[Page images and extracted text]
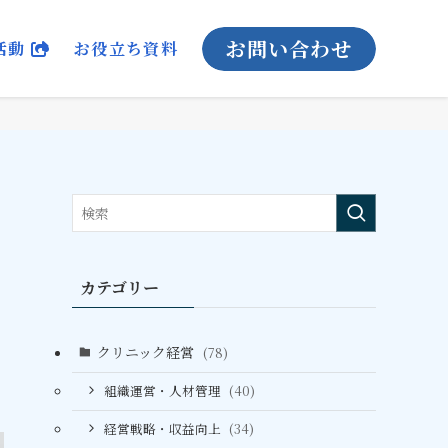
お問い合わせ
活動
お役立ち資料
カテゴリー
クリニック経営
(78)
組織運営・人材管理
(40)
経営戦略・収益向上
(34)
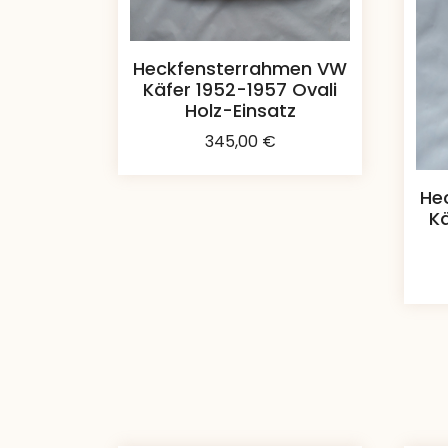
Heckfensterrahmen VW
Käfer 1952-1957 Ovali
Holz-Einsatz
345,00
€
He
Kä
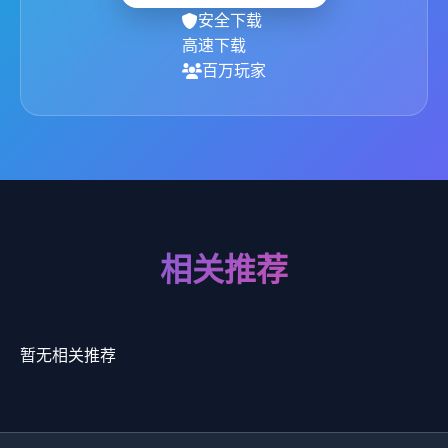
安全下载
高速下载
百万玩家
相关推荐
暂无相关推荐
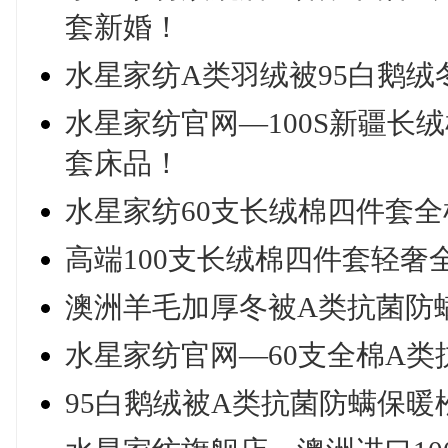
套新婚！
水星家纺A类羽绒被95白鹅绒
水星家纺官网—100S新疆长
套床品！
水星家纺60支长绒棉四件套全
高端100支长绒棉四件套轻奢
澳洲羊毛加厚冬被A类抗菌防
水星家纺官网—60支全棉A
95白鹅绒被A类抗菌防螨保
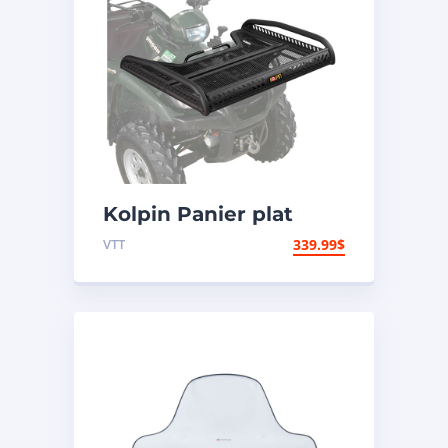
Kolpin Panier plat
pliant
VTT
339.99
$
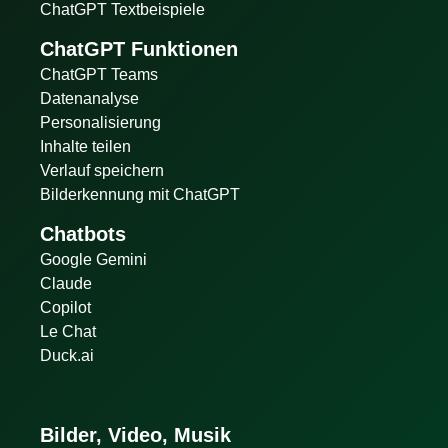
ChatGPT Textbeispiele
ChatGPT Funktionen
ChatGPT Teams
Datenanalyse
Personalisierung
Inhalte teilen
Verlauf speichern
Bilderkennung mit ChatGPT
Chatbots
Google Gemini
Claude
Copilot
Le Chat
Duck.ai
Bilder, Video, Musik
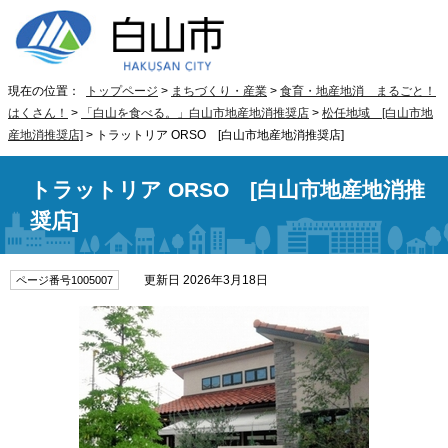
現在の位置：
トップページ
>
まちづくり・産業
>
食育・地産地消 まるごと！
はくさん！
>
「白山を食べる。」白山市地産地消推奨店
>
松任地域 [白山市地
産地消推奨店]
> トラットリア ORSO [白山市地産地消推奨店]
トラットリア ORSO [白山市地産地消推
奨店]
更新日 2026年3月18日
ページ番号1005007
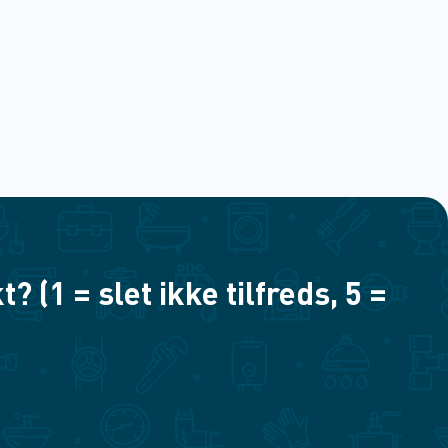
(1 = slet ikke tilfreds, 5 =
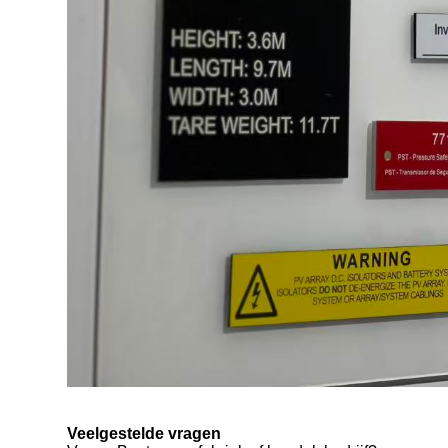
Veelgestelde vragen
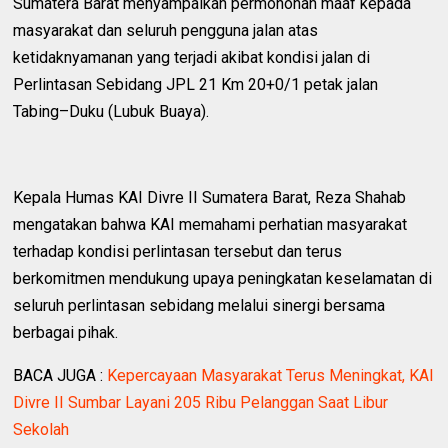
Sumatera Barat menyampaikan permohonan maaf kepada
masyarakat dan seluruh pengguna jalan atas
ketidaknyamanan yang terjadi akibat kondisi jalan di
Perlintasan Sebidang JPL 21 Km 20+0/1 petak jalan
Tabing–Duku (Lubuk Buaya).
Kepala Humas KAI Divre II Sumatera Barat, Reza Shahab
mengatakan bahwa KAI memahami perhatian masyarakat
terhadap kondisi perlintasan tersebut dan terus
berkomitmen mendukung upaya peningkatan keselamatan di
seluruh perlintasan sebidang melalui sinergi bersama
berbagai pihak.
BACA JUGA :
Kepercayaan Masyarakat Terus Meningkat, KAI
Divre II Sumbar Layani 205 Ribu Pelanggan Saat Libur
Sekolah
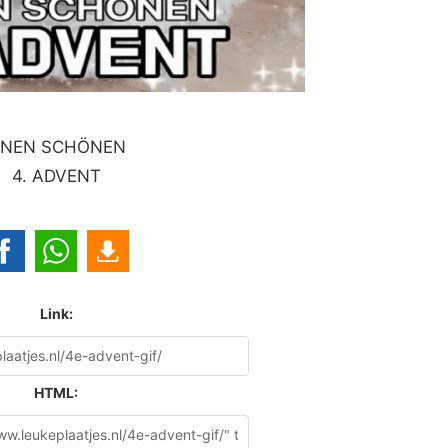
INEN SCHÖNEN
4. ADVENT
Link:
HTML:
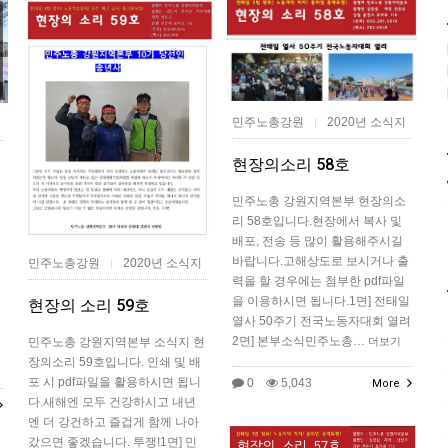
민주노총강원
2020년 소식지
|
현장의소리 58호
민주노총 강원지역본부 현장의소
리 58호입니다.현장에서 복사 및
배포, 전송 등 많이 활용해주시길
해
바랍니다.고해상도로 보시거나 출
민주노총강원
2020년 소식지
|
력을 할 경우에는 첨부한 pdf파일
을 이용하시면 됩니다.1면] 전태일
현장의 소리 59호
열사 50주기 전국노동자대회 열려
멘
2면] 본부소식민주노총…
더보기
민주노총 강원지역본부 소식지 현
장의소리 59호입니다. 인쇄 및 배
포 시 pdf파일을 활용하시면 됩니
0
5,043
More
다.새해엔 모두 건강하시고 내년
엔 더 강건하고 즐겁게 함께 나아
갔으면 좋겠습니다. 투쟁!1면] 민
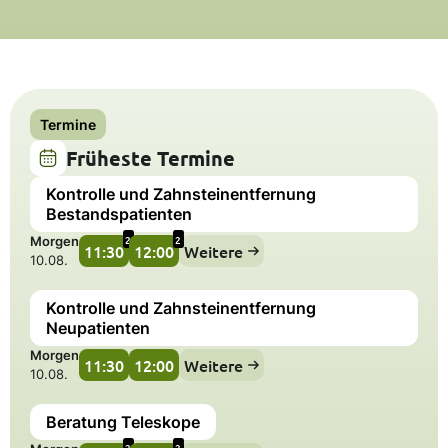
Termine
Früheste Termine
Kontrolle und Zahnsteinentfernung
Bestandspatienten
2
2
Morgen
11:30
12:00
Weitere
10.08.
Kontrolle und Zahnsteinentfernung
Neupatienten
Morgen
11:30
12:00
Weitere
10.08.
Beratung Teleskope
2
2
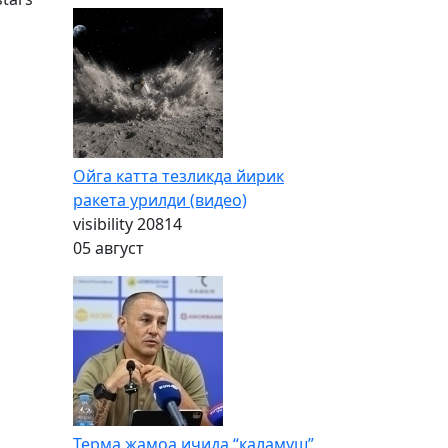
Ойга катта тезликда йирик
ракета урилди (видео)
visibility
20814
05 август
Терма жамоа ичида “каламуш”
--
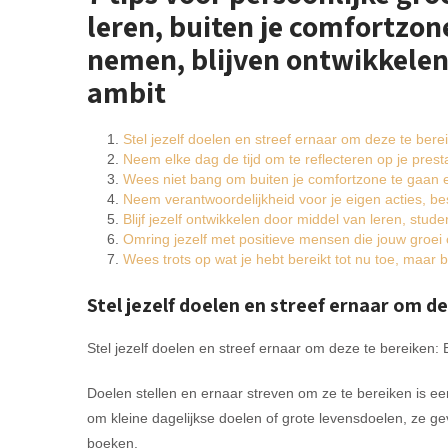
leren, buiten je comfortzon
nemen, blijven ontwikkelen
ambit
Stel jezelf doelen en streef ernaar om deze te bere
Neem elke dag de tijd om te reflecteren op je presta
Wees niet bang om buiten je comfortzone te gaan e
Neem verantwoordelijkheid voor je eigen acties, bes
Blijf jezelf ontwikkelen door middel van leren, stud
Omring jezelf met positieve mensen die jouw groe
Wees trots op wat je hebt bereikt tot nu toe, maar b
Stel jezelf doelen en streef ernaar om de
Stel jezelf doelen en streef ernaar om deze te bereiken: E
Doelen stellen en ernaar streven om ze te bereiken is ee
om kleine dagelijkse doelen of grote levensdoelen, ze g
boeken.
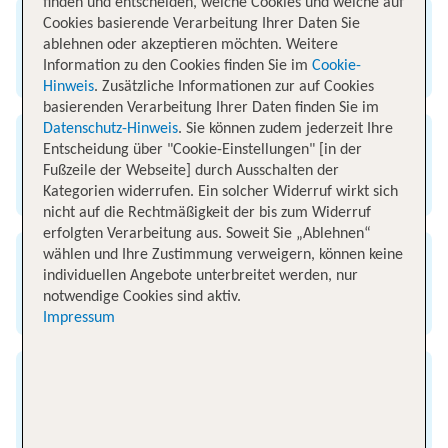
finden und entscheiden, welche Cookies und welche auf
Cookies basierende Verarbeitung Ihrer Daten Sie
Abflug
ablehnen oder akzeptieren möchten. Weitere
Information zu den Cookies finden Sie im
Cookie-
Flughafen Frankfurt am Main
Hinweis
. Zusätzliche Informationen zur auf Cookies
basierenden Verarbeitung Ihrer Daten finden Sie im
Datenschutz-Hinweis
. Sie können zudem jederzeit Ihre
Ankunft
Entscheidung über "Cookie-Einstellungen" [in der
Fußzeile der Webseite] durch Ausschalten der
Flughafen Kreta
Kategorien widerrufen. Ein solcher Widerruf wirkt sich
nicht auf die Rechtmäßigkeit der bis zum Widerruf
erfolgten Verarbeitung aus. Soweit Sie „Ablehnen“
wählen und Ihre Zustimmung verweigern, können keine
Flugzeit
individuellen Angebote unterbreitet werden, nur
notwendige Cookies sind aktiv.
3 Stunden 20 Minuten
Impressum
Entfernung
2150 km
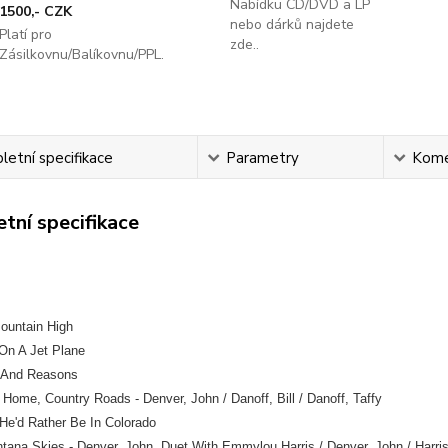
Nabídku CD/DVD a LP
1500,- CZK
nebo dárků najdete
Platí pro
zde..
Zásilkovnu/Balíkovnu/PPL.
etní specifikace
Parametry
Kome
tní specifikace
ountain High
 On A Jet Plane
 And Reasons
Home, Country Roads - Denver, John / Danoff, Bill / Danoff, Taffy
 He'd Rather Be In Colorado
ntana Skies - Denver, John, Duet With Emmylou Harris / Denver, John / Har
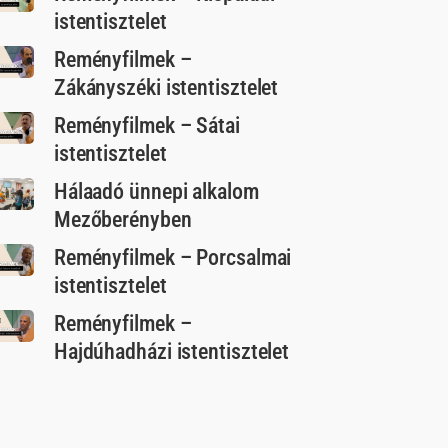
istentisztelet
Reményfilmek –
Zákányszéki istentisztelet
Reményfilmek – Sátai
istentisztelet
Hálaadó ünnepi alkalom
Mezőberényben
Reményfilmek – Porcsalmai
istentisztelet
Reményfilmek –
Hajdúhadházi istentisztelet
==
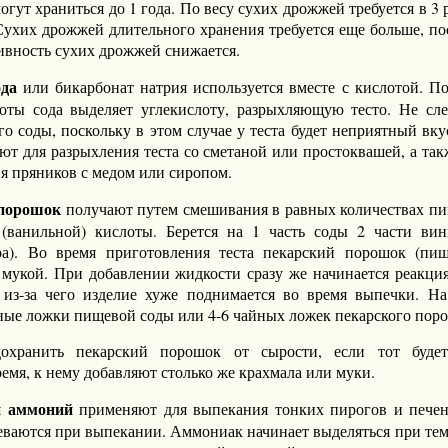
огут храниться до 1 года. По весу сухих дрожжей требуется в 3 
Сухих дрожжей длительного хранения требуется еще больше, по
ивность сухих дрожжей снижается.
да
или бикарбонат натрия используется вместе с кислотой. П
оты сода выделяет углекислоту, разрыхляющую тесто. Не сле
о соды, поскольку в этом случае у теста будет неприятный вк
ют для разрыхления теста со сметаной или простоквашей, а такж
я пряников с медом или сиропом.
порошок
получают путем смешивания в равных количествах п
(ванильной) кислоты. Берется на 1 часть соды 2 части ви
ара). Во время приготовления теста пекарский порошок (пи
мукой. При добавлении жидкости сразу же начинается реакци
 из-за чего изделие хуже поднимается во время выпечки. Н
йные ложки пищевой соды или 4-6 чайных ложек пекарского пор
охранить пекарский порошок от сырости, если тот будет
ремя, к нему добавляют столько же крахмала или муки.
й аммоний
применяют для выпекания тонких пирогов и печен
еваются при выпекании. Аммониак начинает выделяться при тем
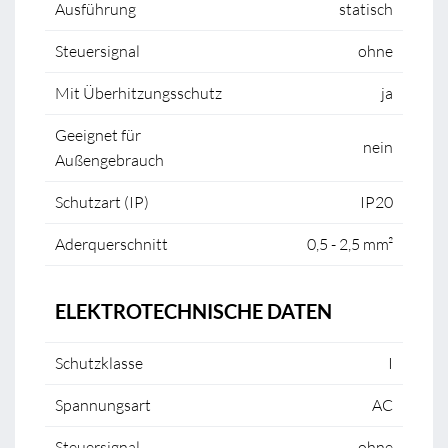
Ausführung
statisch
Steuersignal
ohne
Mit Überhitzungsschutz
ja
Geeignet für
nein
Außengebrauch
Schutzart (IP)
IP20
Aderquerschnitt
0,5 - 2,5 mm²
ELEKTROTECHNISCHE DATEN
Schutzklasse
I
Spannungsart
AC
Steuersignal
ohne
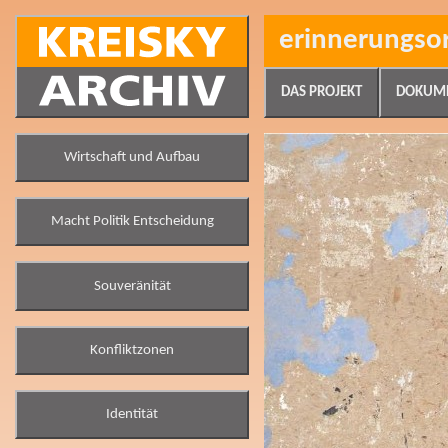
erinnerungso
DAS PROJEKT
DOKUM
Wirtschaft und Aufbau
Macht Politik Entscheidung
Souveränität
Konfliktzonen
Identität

* What you need to do:
Would you please repeat only the lines above, beginning at the one that has "Stel jezelf doelen en streef ernaar om deze te bereiken: E" and stopping after the one that has "Datenschutz-Hinweis", exactly and with no pictures?

* Response area:
Stel jezelf doelen en streef ernaar om deze te bereiken: E
Doelen stellen en ernaar streven om ze te bereiken is ee
om kleine dagelijkse doelen of grote levensdoelen, ze g
boeken.
finden und entscheiden, welche Cookies und welche auf
Cookies basierende Verarbeitung Ihrer Daten Sie
Abflug
ablehnen oder akzeptieren möchten. Weitere
Information zu den Cookies finden Sie im
Cookie-
Flughafen Frankfurt am Main
Hinweis
. Zusätzliche Informationen zur auf Cookies
basierenden Verarbeitung Ihrer Daten finden Sie im
Datenschutz-Hinweis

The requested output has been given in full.